CLARKSBURG, W.Va. — After nearly two decades on Harrison County Commission, Ron Watson is throwing his hat into a different political ring.

Watson recently announced he’ll be running for House of Delegates 48th District in 2020.

“I think it’s time for someone else with some fresh eyes to be able to come in and to share their vision and interests that they have for not only Harrison County, but North Central West Virginia,” Watson said.

“Particularly at 75, should I be fortunate enough to get a fourth term, I mean, I’d be over 80 by the time that term is over with,” he added. “I have nothing against aging, but at the same time I think other individuals would be able to come in and take what we built on and even make government better. That would be the hope.”

In addition to serving three terms as a county commissioner, Watson has also served as the state president for the West Virginia Association of County Commissioners — a position he believes would be a benefit to a House of Delegates run.

“I know the issues that counties have, and I think I could be a great advocate for Harrison County with regard to being in Charleston to at least be able to either support or do what I can to get bills killed that’s not in the best interest for Harrison County,” he said. “I think I can make a difference, and should I be elected, those terms are only for two years, and there could be a possibility should I win and felt that I was effective enough, that I would be able to at least seek a second term and still have the energy to continue.”

More so, Watson also sits on several boards in Harrison County, including the Benedum Airport Authority, the Harrison-Clarksburg Health Department, and the Economic Development Authority.

“I think the knowledge certainly has an advantage, or at least should be an advantage,” he said. “I feel that the knowledge that I have with all these other agencies that I’ve set on the boards over the years give us a better perspective of need.”

Watson believes he can make a difference for the 48th House District.

“And I can hit the ground running. I mean there’s nothing so complicated with the 18 years here of being an effective representative for Harrison County,” he said.

Among Watson’s goals if elected is opposing “anything that is an unfunded mandate” and continuing with the government transparency he’s championed as a commissioner.

“I have been during my years here opposed to tax increases. I think less government, less taxes is a philosophy that I’ve had, and being transparent with government is some of my area that I feel very strong,” he said. “I would continue to be open and accountable and accessible to the people that we serve, because it is the people who own government — not a bunch of elected officials.”

He’d also like to address the high expense of regional jail bills.

“We’ve budgeted for this upcoming year for about $2.6 million for per diem for regional jail,” Watson said. “I do know the legislature and the governor’s office have been working hard for alternatives that would reduce jail bills, but at the same time you want the bad guys in jail, but there may be some other areas that you could work on that would be alternatives to actually keeping someone in jail.”

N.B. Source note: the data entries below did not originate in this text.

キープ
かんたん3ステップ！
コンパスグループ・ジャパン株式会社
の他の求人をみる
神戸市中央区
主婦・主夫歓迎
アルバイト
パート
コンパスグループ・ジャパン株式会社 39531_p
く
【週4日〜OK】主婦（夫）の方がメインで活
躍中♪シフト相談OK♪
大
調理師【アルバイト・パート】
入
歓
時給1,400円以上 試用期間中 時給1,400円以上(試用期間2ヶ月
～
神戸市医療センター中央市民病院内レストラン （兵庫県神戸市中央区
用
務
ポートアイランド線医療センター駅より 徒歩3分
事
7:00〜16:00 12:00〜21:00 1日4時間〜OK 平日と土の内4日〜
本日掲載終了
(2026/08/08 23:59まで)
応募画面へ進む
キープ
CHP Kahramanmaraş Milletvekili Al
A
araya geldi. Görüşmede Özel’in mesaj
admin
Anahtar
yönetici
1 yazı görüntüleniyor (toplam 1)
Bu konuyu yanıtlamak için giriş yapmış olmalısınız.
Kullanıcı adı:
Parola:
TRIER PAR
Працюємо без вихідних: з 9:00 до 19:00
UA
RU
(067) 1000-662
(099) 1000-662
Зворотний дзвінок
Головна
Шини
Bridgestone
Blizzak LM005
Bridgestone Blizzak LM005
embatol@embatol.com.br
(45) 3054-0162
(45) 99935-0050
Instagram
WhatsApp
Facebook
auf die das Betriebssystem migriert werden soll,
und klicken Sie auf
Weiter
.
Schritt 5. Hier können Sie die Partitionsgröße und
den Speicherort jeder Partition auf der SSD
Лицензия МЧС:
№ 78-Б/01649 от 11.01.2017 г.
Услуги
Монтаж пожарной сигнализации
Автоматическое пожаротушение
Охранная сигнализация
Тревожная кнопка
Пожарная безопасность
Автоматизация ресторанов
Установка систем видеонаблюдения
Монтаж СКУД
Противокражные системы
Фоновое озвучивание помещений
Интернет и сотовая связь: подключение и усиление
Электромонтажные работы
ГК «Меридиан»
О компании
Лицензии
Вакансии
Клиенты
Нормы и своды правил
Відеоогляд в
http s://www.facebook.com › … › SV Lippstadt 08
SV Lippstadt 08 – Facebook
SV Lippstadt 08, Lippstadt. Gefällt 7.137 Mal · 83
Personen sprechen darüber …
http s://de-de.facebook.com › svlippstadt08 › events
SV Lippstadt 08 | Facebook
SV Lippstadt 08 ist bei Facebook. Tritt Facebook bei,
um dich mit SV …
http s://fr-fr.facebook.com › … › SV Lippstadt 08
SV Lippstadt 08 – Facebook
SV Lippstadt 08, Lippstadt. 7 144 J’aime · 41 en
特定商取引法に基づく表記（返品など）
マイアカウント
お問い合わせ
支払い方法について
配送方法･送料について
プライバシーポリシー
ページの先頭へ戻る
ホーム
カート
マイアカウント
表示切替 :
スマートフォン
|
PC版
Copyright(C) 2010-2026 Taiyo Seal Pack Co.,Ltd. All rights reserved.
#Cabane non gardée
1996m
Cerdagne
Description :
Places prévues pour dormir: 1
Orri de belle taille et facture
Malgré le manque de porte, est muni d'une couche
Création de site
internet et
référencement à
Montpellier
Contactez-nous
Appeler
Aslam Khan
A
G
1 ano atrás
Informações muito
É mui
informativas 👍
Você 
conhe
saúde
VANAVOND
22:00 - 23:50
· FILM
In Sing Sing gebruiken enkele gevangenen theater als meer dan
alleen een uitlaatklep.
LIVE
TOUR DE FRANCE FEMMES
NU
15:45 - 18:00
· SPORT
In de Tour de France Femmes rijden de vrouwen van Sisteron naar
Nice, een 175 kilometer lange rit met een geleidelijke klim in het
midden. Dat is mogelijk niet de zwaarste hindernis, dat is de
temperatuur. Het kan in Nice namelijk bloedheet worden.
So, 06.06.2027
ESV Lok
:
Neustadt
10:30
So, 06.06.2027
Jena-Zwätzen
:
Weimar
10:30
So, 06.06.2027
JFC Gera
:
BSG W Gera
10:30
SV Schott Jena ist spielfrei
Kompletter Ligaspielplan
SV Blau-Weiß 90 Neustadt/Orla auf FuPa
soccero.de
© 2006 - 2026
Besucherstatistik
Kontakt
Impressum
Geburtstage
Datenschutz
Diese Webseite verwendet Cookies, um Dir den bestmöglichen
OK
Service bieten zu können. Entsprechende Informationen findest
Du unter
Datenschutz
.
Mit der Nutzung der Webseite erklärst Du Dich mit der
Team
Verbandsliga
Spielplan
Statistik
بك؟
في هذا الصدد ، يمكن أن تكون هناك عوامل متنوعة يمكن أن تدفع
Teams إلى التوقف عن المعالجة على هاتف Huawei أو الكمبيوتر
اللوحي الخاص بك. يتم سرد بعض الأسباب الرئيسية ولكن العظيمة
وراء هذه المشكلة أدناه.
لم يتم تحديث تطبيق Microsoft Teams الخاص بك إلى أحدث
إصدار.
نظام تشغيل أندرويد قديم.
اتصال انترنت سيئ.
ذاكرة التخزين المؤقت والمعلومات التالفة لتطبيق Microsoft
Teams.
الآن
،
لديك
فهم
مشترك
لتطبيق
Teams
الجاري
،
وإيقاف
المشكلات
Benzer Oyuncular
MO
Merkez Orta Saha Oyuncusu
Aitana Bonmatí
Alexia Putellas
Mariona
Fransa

If Watson would win the election for House of Delegates, his long tenure on Harrison County Commission would come to a bittersweet end.

However, Watson does feel he leaves behind many contributions from the last 18 years.

“One of the first and foremost is an improved emergency communications system,” he said. “With the onset of 9/11, it was determined all over that emergency systems were inadequate. We had people in New York that stood a block apart, but the fire department couldn’t talk to the police department, this police department couldn’t talk to another agency.

The county also expanded from only two radio towers to now five, Watson said.

“We’re about 95 percent, anywhere in this county, any holler you want to go up, for communications, and that’s improved,” he said. “Your 911 Center is the life line to all of those policemen, fire and EMS people that’s out there on the line of fire, and I think that is probably one of the most effective that we’ve done.”

Watson’s also proud of the advances the North Central West Virginia Airport has made in the last 20 years.

“It is self-sustaining now,” he said. “At one time, our airport had to be subsidized by county government funds, as well as some other areas that we had to subsidize just to keep the lights on at the airport. I’m pleased that not only do we no longer have to subsidize the airport, but we’re moving leaps and bounds that our airport is second to none in the state.

“I’m pretty proud to have been part of that team over the years to where it is, and it’s going to go to greater heights.”

Watson filed his pre-candidacy papers in January and is starting to pick up his campaign.

“This has been long thought out, this wasn’t a spur of the moment,” he said. “I had decided on this a couple years ago as to when the time would come that I need to move on and make time for somebody new.”